Required work:
Filter out all lines without the word "宜昌免安装的麻将机遥控器" from the data below, please, and copy the rest.

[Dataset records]
--

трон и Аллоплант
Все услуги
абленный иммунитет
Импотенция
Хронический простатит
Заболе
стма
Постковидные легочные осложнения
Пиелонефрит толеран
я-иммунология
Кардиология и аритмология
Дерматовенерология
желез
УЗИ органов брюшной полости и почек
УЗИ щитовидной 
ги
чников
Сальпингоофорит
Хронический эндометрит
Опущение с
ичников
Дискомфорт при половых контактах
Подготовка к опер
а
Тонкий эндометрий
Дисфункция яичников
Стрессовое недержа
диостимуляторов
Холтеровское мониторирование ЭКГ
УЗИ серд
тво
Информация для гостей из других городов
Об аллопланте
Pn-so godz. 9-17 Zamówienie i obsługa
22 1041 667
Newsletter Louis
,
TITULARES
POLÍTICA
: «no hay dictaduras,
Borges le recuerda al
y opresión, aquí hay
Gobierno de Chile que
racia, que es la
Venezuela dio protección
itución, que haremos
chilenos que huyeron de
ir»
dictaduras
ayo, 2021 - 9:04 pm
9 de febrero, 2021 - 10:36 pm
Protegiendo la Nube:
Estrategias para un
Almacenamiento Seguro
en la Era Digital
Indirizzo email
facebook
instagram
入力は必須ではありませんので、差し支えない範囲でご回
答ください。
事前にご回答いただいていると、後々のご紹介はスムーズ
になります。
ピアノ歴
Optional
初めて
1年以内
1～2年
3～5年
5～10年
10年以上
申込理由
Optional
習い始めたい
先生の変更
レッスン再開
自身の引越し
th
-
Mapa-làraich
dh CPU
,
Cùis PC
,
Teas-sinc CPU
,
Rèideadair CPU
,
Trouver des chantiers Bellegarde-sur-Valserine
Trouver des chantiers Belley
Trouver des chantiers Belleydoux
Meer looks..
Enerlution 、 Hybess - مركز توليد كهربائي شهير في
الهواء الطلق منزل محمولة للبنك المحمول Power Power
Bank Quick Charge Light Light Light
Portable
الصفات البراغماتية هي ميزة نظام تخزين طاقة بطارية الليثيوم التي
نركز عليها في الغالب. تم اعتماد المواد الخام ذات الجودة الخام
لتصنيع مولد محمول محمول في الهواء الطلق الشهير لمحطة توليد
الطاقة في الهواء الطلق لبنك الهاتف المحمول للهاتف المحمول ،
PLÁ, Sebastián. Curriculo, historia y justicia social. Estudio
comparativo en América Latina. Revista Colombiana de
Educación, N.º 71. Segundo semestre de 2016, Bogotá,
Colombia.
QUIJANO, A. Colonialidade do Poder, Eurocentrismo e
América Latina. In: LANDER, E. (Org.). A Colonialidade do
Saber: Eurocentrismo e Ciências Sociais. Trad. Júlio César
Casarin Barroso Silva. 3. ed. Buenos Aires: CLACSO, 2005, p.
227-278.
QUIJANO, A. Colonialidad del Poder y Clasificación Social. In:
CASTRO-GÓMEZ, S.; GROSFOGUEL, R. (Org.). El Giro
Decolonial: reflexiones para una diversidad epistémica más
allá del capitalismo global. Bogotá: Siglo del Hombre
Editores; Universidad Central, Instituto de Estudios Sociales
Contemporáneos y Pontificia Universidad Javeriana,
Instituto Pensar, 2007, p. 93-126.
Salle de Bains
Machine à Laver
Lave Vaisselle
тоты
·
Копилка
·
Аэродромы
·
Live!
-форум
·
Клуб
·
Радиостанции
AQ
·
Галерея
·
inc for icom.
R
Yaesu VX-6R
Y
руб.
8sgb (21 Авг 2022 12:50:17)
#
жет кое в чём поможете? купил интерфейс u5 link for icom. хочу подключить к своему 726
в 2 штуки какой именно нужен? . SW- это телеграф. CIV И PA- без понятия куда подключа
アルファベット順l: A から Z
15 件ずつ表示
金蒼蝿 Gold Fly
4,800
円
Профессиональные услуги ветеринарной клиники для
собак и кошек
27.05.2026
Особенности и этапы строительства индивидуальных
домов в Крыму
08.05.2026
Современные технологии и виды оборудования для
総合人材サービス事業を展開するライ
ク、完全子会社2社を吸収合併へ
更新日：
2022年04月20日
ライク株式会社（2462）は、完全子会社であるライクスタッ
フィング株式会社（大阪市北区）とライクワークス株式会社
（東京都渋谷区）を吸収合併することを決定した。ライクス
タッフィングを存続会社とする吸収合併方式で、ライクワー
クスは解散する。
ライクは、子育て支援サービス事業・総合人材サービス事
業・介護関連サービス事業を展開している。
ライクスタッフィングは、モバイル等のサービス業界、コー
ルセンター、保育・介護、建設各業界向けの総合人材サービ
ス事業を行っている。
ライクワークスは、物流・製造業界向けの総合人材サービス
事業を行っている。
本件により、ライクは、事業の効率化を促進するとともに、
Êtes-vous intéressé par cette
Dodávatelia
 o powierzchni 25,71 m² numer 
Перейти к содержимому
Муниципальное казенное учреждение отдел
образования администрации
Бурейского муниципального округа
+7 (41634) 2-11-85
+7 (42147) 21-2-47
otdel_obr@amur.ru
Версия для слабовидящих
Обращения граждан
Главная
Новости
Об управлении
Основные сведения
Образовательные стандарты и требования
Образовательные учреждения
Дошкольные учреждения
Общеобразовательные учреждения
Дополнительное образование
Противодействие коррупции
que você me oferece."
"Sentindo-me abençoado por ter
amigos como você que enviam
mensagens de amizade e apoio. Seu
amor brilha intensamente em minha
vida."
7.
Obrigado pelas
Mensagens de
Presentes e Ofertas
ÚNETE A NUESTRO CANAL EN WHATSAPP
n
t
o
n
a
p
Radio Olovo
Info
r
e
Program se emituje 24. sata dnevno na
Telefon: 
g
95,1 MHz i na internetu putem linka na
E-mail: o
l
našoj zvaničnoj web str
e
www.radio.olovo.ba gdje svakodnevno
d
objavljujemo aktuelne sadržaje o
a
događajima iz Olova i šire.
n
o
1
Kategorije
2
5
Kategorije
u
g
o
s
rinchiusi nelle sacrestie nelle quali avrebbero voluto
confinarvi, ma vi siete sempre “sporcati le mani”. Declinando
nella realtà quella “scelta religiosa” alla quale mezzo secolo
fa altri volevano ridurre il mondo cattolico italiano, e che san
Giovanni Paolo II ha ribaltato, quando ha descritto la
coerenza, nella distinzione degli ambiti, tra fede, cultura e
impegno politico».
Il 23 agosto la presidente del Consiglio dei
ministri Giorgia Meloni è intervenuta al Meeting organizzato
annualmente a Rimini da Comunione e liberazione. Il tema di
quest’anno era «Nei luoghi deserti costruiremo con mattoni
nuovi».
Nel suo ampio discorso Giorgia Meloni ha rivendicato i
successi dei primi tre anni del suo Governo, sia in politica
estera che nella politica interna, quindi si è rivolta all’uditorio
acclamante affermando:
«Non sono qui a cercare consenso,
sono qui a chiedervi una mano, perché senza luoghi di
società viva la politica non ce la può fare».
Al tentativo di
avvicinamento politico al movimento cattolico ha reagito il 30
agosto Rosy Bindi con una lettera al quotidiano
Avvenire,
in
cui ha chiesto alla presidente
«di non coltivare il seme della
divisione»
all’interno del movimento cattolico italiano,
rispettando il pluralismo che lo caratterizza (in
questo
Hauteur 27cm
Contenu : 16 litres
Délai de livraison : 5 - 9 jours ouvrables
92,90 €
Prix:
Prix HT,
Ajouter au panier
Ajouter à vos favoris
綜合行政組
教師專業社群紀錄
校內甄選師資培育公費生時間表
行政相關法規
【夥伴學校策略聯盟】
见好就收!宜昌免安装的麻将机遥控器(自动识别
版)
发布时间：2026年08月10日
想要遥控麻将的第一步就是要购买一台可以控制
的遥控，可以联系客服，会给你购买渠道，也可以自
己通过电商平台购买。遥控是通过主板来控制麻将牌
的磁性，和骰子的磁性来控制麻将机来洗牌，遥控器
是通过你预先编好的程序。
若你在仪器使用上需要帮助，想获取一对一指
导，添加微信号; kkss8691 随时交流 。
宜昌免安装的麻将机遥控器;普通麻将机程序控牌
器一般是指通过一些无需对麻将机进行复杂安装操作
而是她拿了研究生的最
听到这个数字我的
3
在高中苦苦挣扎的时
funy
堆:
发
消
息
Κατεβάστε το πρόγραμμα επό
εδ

--

Answer to this problem:
见好就收!宜昌免安装的麻将机遥控器(自动识别
宜昌免安装的麻将机遥控器;普通麻将机程序控牌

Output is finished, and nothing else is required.